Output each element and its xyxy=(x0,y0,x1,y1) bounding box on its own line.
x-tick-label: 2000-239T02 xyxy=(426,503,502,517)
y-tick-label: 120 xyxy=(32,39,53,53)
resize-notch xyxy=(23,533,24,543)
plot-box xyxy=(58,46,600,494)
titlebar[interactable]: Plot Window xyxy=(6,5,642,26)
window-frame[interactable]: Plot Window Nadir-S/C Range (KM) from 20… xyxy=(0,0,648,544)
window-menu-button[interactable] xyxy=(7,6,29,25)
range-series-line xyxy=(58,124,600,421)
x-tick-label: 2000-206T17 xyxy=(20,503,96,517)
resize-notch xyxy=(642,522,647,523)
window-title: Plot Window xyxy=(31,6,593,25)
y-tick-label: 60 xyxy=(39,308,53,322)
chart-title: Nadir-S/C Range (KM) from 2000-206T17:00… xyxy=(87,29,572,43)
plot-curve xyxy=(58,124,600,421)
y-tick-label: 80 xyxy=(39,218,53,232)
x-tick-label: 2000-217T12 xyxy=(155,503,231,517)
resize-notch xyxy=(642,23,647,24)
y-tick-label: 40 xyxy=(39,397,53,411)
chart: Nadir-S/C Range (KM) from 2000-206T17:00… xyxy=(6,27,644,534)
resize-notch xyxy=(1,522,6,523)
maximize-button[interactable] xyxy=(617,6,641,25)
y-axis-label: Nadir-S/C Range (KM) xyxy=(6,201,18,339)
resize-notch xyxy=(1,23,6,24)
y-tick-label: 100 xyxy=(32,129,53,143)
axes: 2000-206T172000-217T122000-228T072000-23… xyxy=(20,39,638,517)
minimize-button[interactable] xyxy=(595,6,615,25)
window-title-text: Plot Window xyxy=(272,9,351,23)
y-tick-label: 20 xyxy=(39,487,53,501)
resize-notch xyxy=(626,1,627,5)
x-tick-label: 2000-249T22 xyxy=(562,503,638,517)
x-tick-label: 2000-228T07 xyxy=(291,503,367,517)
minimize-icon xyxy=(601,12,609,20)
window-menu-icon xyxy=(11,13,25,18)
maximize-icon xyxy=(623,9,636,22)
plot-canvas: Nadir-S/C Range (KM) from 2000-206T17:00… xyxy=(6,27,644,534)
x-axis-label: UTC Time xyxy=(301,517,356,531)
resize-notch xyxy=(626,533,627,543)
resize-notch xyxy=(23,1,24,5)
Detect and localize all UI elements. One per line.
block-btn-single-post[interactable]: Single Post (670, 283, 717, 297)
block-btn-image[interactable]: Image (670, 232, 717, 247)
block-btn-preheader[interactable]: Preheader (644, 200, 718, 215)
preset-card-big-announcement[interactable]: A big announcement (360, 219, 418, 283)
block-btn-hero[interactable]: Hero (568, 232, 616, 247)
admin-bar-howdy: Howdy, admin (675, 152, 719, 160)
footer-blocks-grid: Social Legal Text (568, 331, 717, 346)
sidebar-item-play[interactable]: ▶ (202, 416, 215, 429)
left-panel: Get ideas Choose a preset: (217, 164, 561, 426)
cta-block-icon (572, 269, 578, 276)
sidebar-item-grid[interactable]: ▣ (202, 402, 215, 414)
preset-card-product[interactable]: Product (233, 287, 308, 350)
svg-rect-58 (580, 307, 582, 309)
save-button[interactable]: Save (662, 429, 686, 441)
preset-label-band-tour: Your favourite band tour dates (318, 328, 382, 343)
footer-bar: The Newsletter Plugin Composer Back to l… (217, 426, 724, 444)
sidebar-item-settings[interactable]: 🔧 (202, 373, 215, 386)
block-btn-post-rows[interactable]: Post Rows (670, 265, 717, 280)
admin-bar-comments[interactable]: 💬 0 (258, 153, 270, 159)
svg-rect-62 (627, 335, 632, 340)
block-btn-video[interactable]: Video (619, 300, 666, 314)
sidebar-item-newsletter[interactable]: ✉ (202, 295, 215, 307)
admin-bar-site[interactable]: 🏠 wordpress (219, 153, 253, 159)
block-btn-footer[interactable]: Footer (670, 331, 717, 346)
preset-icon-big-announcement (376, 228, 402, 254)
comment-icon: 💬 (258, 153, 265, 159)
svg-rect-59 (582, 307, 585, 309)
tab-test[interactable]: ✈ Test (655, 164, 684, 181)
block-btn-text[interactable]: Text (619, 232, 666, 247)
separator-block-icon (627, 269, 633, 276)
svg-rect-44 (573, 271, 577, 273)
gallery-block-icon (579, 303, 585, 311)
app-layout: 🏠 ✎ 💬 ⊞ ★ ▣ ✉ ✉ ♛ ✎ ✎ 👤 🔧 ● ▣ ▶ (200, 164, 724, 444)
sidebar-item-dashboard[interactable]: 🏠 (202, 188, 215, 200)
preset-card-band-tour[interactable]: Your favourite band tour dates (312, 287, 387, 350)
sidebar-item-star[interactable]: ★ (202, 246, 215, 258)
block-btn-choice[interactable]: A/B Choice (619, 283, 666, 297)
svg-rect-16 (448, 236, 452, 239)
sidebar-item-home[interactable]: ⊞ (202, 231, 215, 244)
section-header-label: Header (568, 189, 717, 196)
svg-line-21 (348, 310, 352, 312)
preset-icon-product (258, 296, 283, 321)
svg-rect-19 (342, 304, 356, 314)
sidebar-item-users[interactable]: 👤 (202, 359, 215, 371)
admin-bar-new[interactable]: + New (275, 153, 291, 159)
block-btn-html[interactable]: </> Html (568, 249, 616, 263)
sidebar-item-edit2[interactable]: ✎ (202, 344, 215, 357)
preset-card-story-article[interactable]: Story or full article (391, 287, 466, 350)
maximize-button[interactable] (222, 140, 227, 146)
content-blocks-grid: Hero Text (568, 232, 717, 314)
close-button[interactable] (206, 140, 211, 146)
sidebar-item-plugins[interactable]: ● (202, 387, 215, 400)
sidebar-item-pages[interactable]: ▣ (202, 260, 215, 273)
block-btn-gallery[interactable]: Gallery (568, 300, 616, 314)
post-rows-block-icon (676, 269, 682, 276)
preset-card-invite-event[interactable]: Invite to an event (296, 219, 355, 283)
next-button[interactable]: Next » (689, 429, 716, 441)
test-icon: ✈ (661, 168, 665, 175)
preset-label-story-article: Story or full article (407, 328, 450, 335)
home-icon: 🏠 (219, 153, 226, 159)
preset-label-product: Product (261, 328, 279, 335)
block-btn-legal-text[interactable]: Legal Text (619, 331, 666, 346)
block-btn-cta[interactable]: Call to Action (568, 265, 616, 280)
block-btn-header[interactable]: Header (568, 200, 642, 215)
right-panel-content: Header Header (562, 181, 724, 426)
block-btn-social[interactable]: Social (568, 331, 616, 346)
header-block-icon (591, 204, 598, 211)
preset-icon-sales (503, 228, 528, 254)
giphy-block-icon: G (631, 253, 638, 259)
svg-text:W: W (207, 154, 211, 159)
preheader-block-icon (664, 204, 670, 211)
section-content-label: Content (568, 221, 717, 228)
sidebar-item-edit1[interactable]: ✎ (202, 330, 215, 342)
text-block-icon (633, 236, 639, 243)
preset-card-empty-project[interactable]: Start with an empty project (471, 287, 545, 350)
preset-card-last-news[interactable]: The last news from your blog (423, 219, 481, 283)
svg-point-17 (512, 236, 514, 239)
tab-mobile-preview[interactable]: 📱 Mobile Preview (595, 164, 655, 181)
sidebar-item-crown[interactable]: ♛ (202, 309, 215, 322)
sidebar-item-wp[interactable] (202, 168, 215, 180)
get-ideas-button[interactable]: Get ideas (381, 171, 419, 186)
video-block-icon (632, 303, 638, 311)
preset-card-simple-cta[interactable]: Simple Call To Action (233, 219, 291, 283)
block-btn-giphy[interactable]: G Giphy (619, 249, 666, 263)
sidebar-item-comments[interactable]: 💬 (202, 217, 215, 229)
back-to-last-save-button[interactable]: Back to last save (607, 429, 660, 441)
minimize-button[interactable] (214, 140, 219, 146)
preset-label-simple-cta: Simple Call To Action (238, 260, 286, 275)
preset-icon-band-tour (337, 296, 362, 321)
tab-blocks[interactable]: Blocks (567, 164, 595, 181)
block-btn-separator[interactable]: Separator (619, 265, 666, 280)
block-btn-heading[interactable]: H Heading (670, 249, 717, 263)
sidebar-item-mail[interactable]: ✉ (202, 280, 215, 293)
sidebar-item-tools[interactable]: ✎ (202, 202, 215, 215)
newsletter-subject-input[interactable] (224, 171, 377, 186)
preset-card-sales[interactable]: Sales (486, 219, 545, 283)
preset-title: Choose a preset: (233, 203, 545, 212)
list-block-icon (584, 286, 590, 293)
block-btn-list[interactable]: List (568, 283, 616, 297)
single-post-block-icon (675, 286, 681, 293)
---+---
Which lines above include "from"? Show each of them by copying it.

• **Response box**
window-frame[interactable]: Plot Window Nadir-S/C Range (KM) from 20… xyxy=(0,0,648,544)
chart-title: Nadir-S/C Range (KM) from 2000-206T17:00… xyxy=(87,29,572,43)
chart: Nadir-S/C Range (KM) from 2000-206T17:00… xyxy=(6,27,644,534)
plot-canvas: Nadir-S/C Range (KM) from 2000-206T17:00… xyxy=(6,27,644,534)
preset-card-last-news[interactable]: The last news from your blog (423, 219, 481, 283)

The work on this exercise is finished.